Wednesday, July 02, 2008

CEP and technology maturity

What is Complex Event Processing (CEP) all about? Opher Etzion has compared CEP with an elephant, based on the story of the blind men and the elephant.

As I pointed out in a comment to Opher's post On EP and Analytics, there is an important difference between Opher's elephant and CEP. The elephant exists independently - the problem is one of perception. Whereas CEP only exists as a social construct - as the result of some extremely clever people talking about and innovating around CEP. Ultimately CEP is whatever people agree it to be. And as Tim Bass suggests (On Elephants and Analytics), the sheer size of the elephant may be problematic.

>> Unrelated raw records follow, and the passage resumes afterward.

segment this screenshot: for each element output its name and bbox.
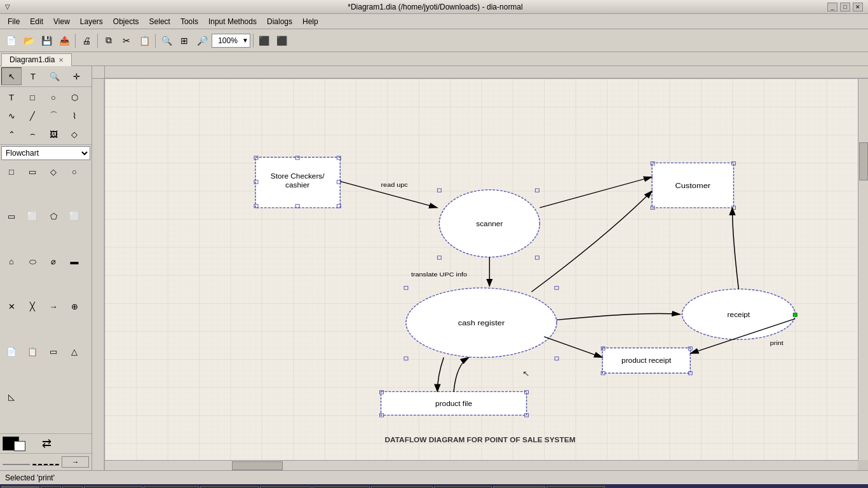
menu-help[interactable]: Help <box>297 16 323 27</box>
menu-input-methods[interactable]: Input Methods <box>203 16 262 27</box>
tool-line[interactable]: ╱ <box>22 107 43 125</box>
toolbar-sep-2 <box>97 34 98 48</box>
shape-tri[interactable]: △ <box>64 342 85 360</box>
toolbox: ↖ T 🔍 ✛ T □ ○ ⬡ ∿ ╱ ⌒ ⌇ ⌃ ⌢ 🖼 ◇ Flowchar… <box>0 66 92 470</box>
open-button[interactable]: 📂 <box>20 32 37 49</box>
shape-category-select[interactable]: Flowchart UML ER Network <box>1 146 90 160</box>
vertical-scrollbar[interactable] <box>858 79 868 460</box>
shape-cross2[interactable]: ╳ <box>22 297 43 315</box>
shape-rect3[interactable]: ⬜ <box>64 208 85 226</box>
svg-rect-36 <box>793 313 797 316</box>
titlebar: ▽ *Diagram1.dia (/home/jyoti/Downloads) … <box>0 0 868 14</box>
svg-text:cash register: cash register <box>458 319 505 327</box>
diagram-svg: Store Checkers/ cashier scanner <box>105 79 858 460</box>
tool-image[interactable]: 🖼 <box>43 125 64 143</box>
tool-polyline[interactable]: ⌃ <box>1 125 22 143</box>
window-minimize-icon[interactable]: ▽ <box>5 3 10 10</box>
shape-circle[interactable]: ○ <box>64 163 85 180</box>
zoom-tool[interactable]: 🔍 <box>44 67 65 85</box>
svg-text:print: print <box>770 340 783 346</box>
menu-select[interactable]: Select <box>144 16 175 27</box>
zoom-input[interactable] <box>214 36 242 45</box>
diagram-canvas[interactable]: Store Checkers/ cashier scanner <box>105 79 858 460</box>
select-tool[interactable]: ↖ <box>1 67 22 85</box>
menu-file[interactable]: File <box>3 16 25 27</box>
tool-outline[interactable]: ◇ <box>64 125 85 143</box>
shape-rounded-rect[interactable]: ▭ <box>22 163 43 180</box>
horizontal-scrollbar[interactable] <box>105 460 858 470</box>
zoom-control[interactable]: ▼ <box>212 34 250 48</box>
menu-layers[interactable]: Layers <box>75 16 108 27</box>
close-button[interactable]: ✕ <box>853 3 863 11</box>
menu-view[interactable]: View <box>48 16 75 27</box>
copy-diagram-button[interactable]: ⧉ <box>100 32 117 49</box>
maximize-button[interactable]: □ <box>840 3 850 11</box>
tool-cursor-area: ↖ T 🔍 ✛ <box>0 66 92 87</box>
svg-text:↖: ↖ <box>522 369 530 377</box>
tool-curve[interactable]: ⌢ <box>22 125 43 143</box>
zoom-out-button[interactable]: 🔎 <box>194 32 210 49</box>
print-button[interactable]: 🖨 <box>78 32 95 49</box>
shape-arrow-r[interactable]: → <box>43 297 64 315</box>
text-tool[interactable]: T <box>23 67 43 85</box>
svg-text:Store Checkers/: Store Checkers/ <box>271 173 325 180</box>
shape-drum[interactable]: ⌀ <box>43 253 64 271</box>
tab-close-icon[interactable]: ✕ <box>58 57 64 64</box>
tool-text2[interactable]: T <box>1 88 22 106</box>
tabbar: Diagram1.dia ✕ <box>0 52 868 66</box>
shape-cross[interactable]: ✕ <box>1 297 22 315</box>
menu-objects[interactable]: Objects <box>108 16 144 27</box>
new-button[interactable]: 📄 <box>3 32 19 49</box>
shape-rect5[interactable]: ▭ <box>43 342 64 360</box>
canvas-wrapper[interactable]: Store Checkers/ cashier scanner <box>92 66 868 470</box>
shape-rect4[interactable]: ▬ <box>64 253 85 271</box>
snap-obj-button[interactable]: ⬛ <box>274 32 290 49</box>
statusbar: Selected 'print' <box>0 470 868 484</box>
tool-zigzag[interactable]: ⌇ <box>64 107 85 125</box>
line-style-area: → <box>0 453 92 470</box>
shape-doc[interactable]: ◺ <box>1 388 22 405</box>
move-tool[interactable]: ✛ <box>66 67 86 85</box>
minimize-button[interactable]: _ <box>827 3 837 11</box>
shape-oval2[interactable]: ⬭ <box>22 253 43 271</box>
line-arrow[interactable]: → <box>62 456 89 468</box>
save-button[interactable]: 💾 <box>38 32 55 49</box>
shape-rect2[interactable]: ⬜ <box>22 208 43 226</box>
zoom-dropdown-icon[interactable]: ▼ <box>242 37 248 44</box>
cut-button[interactable]: ✂ <box>118 32 135 49</box>
menubar: File Edit View Layers Objects Select Too… <box>0 14 868 29</box>
svg-text:product receipt: product receipt <box>621 357 672 364</box>
shape-file2[interactable]: 📋 <box>22 342 43 360</box>
toolbar-sep-4 <box>253 34 254 48</box>
line-solid[interactable] <box>3 464 30 465</box>
snap-grid-button[interactable]: ⬛ <box>256 32 273 49</box>
fit-button[interactable]: ⊞ <box>176 32 193 49</box>
toolbar-sep-1 <box>75 34 76 48</box>
shape-cross3[interactable]: ⊕ <box>64 297 85 315</box>
tab-diagram1[interactable]: Diagram1.dia ✕ <box>1 53 72 66</box>
tool-ellipse[interactable]: ○ <box>43 88 64 106</box>
line-dashed[interactable] <box>32 464 60 466</box>
tool-arc[interactable]: ⌒ <box>43 107 64 125</box>
menu-edit[interactable]: Edit <box>25 16 48 27</box>
shape-file[interactable]: 📄 <box>1 342 22 360</box>
tool-box[interactable]: □ <box>22 88 43 106</box>
zoom-in-button[interactable]: 🔍 <box>158 32 175 49</box>
toolbar: 📄 📂 💾 📤 🖨 ⧉ ✂ 📋 🔍 ⊞ 🔎 ▼ ⬛ ⬛ <box>0 29 868 52</box>
export-button[interactable]: 📤 <box>56 32 72 49</box>
background-color[interactable] <box>14 441 25 451</box>
swap-colors-icon[interactable]: ⇄ <box>42 437 51 451</box>
shape-process[interactable]: □ <box>1 163 22 180</box>
tool-polygon[interactable]: ⬡ <box>64 88 85 106</box>
tool-bezier[interactable]: ∿ <box>1 107 22 125</box>
taskbar: ☰ Menu 🐧 📁 📐 DIA (Diag... 🗄 [MySQL ...] … <box>0 484 868 488</box>
paste-button[interactable]: 📋 <box>136 32 153 49</box>
shape-term[interactable]: ▭ <box>1 208 22 226</box>
menu-tools[interactable]: Tools <box>175 16 203 27</box>
svg-text:Customer: Customer <box>675 182 710 190</box>
window-title: *Diagram1.dia (/home/jyoti/Downloads) - … <box>43 3 827 11</box>
menu-dialogs[interactable]: Dialogs <box>262 16 297 27</box>
shape-diamond[interactable]: ◇ <box>43 163 64 180</box>
shape-pent[interactable]: ⬠ <box>43 208 64 226</box>
shape-trap[interactable]: ⌂ <box>1 253 22 271</box>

With an immature technology, pundits typically disagree what the technology is "all about". (See my post on Ambiguity.) Once a technology matures, people stop discussing what it is or what it contains; people start taking it for granted (it becomes what Bruno Latour calls a "black box") and simply concentrate on refining it and making it more powerful and efficient. It is not merely because there is more work to be done in CEP that makes CEP immature, as Hans Gilde points out. To the extent that EP is currently immature, maturity will come not when EP becomes more powerful (after all, adolescents can be powerful but immature) but when it becomes stable. (Some extremely useful technological innovations never reach this stage.)

There is often an uncertain relationship between the commercially available products and the underlying technology. Database purists used to argue that commercially available databases didn't conform with all the details of Ted Codd's relational theory. But that discrepancy could be interpreted in two ways - did it mean that commercial databases were immature, or that the theory was immature?

Meanwhile, some vendors have been insisting that EP/CEP is mature, based on evidence that many organizations have adopted and successfully used the available products. For example, Jack Rusher (Aleri) argues that "real work is getting done, bugs in the field are few, and business value is being added", while Mark Palmer (StreamBase) argues from the expanding use and public disclosure of CEP applications that "CEP is robust and maturing and reliable".

But I see these as signs of the (increasing) maturity of the usage of CEP, not of the maturity of CEP itself, or for that matter the maturity of the underlying technology. The use-context is not the product, and the product is not the technology.

See also

1 comment:

  1. Agreed that it comes down to the kind of maturity you're talking about.

    So in terms of signals of maturity, you are looking for consensus in terms of the features that are/should be supported as well as consensus on how the technology should be applied to common situations?